-------- MATERIAL TO PROCESS

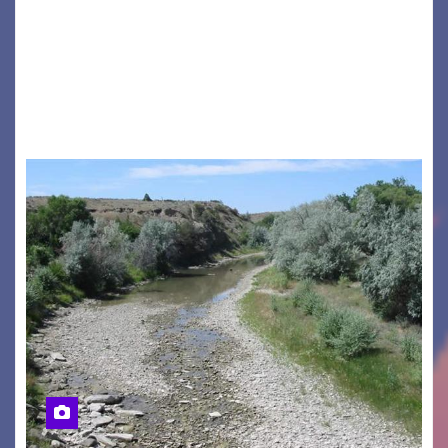
GRADO – È stata la splendida cornice di Grado
a ospitare la presentazione della nuova
seconda maglia dell’Udinese per la stagione
2026/27. Un evento che ha richiamato
istituzioni, addetti ai…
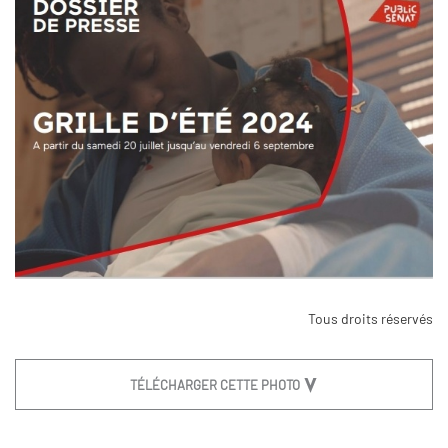
Tous droits réservés
TÉLÉCHARGER CETTE PHOTO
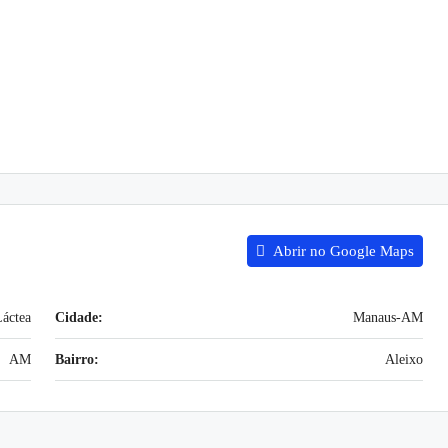
Abrir no Google Maps
áctea
Cidade:
Manaus-AM
AM
Bairro:
Aleixo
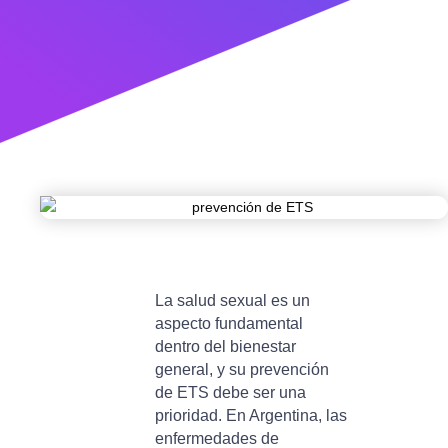
La salud sexual es un
aspecto fundamental
dentro del bienestar
general, y su prevención
de ETS debe ser una
prioridad. En Argentina, las
enfermedades de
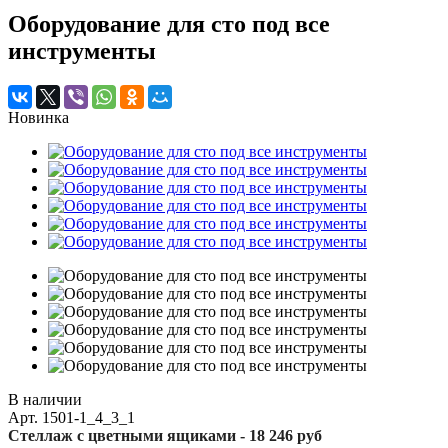
Оборудование для сто под все
инструменты
Новинка
В наличии
Арт.
1501-1_4_3_1
Стеллаж с цветными ящиками -
18 246 руб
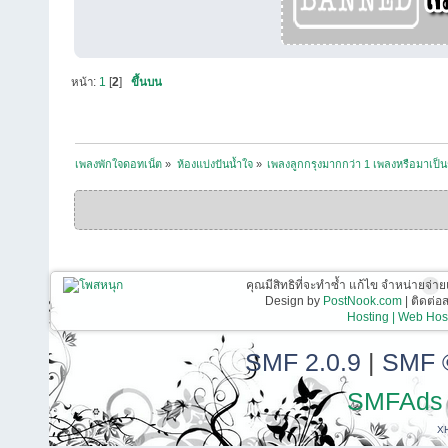
หน้า:
1
[
2
]
ขึ้นบน
เพลงพักใจดอทเน็ต
»
ห้องแบ่งปันน้ำใจ
»
เพลงลูกกรุงมากกว่า 1 เพลงหรือมาเป็น
คุณมีสิทธิที่จะทำซ้ำ แก้ไข จำหน่ายจ่าย
Design by
PostNook.com
| ติดต่
Hosting | Web Host
SMF 2.0.9
|
SMF 
SMFAds
X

----------------

● **TASK DETAILS**:
Skip the pictures and output all entries exactly.

● **ANSWER BOX**:
GRADO – È stata la splendida cornice di Grado
a ospitare la presentazione della nuova
seconda maglia dell’Udinese per la stagione
2026/27. Un evento che ha richiamato
istituzioni, addetti ai…
Tous droits réservés
TÉLÉCHARGER CETTE PHOTO
Abrir no Google Maps
áctea
Cidade:
Manaus-AM
AM
Bairro:
Aleixo
La salud sexual es un
aspecto fundamental
dentro del bienestar
general, y su prevención
de ETS debe ser una
prioridad. En Argentina, las
enfermedades de
Оборудование для сто под все
инструменты
Новинка
В наличии
Арт.
1501-1_4_3_1
Стеллаж с цветными ящиками -
18 246 руб
หน้า:
1
[
2
]
ขึ้นบน
เพลงพักใจดอทเน็ต
»
ห้องแบ่งปันน้ำใจ
»
เพลงลูกกรุงมากกว่า 1 เพลงหรือมาเป็น
คุณมีสิทธิที่จะทำซ้ำ แก้ไข จำหน่ายจ่าย
Design by
PostNook.com
| ติดต่
Hosting | Web Host
SMF 2.0.9
|
SMF 
SMFAds
X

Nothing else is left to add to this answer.